Performance testing ensures that the application can handle the expected load and continues to operate efficiently. I find this exercise very exciting, mainly because I learned how to design tests and analyze historical data based on customer behavior. Working alongside a software engineer, we incrementally introduced enhancements to address the areas that slowed the application down.

Mimicking Production Behaviour

  • Load Testing: Once the baseline was set, I designed the load test using JMeter to mimic production behavior. I also introduced spike tests throughout the execution of the load test to simulate rapid spikes in traffic and ensure the system can handle sudden bursts of activity without crashing. The test results provided insights into where the bottlenecks were.
  • Baselining: Establishing performance baselines helped in planning and implementing modernisation efforts. Data was ingested from various sources using the ELK stack (Elastic, Logstash, Kibana). We indexed and searched data quickly and created graphs and dashboards to visualise data. This enabled us to understand current performance levels, set realistic goals, and measure improvements.
  • Capacity Testing: Over time, the team and I made incremental improvements to provide a good customer experience. Identifying capacity limits with varying loads and measuring performance thresholds allowed us to establish the maximum amount of traffic the system could handle while maintaining acceptable performance levels. This understanding also helped us create plans for responding to growth, such as preparing automated scripts to create virtual machines to scale out as needed.

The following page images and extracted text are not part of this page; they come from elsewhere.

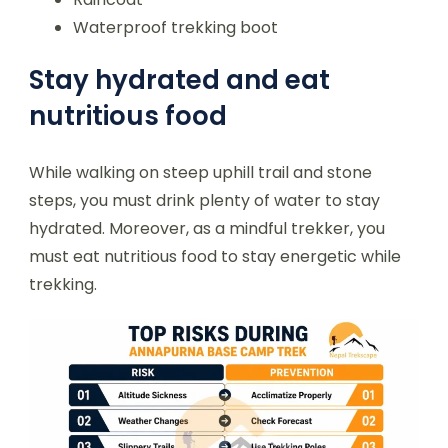
Waterproof trekking boot
Stay hydrated and eat
nutritious food
While walking on steep uphill trail and stone
steps, you must drink plenty of water to stay
hydrated. Moreover, as a mindful trekker, you
must eat nutritious food to stay energetic while
trekking.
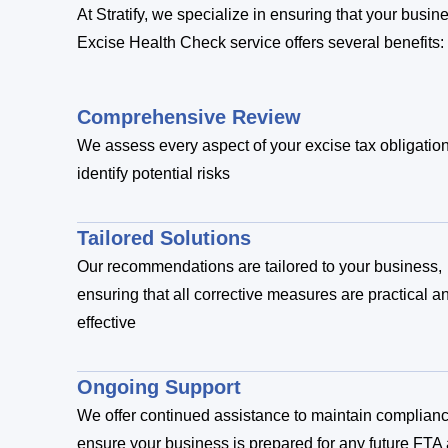
At Stratify, we specialize in ensuring that your busi
Excise Health Check service offers several benefits:
Comprehensive Review
We assess every aspect of your excise tax obligation
identify potential risks
Tailored Solutions
Our recommendations are tailored to your business,
ensuring that all corrective measures are practical a
effective
Ongoing Support
We offer continued assistance to maintain complian
ensure your business is prepared for any future FTA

Security in Legacy Applications

We also had a good amount of security vulnerabilities that had to be addressed, from outdated libraries or frameworks to cross-site scripting to configuration issues to insufficient logging and monitoring to detect security threats.

Penetration Testing
While an external third-party company conducted the actual execution of the penetration tests, the team and I predominantly remediated the security vulnerabilities prioritised based on their criticality. Throughout this exercise, I learned about the following:

  • Cross-site scripting (XSS) enables attackers to inject malicious scripts into web pages. This taught me the importance of input validation, sanitisation, and escaping data in an HTML context.
  • Cross-site request forgery (CSRF) tricks users into performing actions on a web application in which they are authenticated. Referrer header checks and same-site cookies come in handy in this instance (of course, there are plenty more ways to prevent CSRF; please refer to the OWASP site for more details).
  • SQL injection allows attackers to manipulate SQL queries, leading to data manipulation or unauthorised access. While using stored procedures reduced the risk of injection, validating and sanitising user inputs to conform to the expected format was another important precaution.
  • Outdated libraries and frameworks: For components that relied heavily on obsolete libraries and frameworks, we either refactored or rewrote parts of the application to use modern alternatives.

Due to dependencies and interconnections in legacy systems (remember the spaghetti ball?), regular penetration testing ensures that these interdependencies and new features do not introduce security risks and help maintain the system’s integrity amidst evolving threats.

Wrapping Up

Monolithic applications are complex and hard to maintain, but working with them has been a rewarding journey filled with valuable lessons. I learned techniques like reverse engineering, decompiling, and writing different types of tests, as well as the necessity of robust performance and security testing. These experiences have enhanced my technical skills and highlighted the significance of continuous improvement and modernisation. Embracing these challenges and opportunities has been instrumental in my growth as a leader, equipping me with the ability to tackle the complexities of both legacy and modern systems.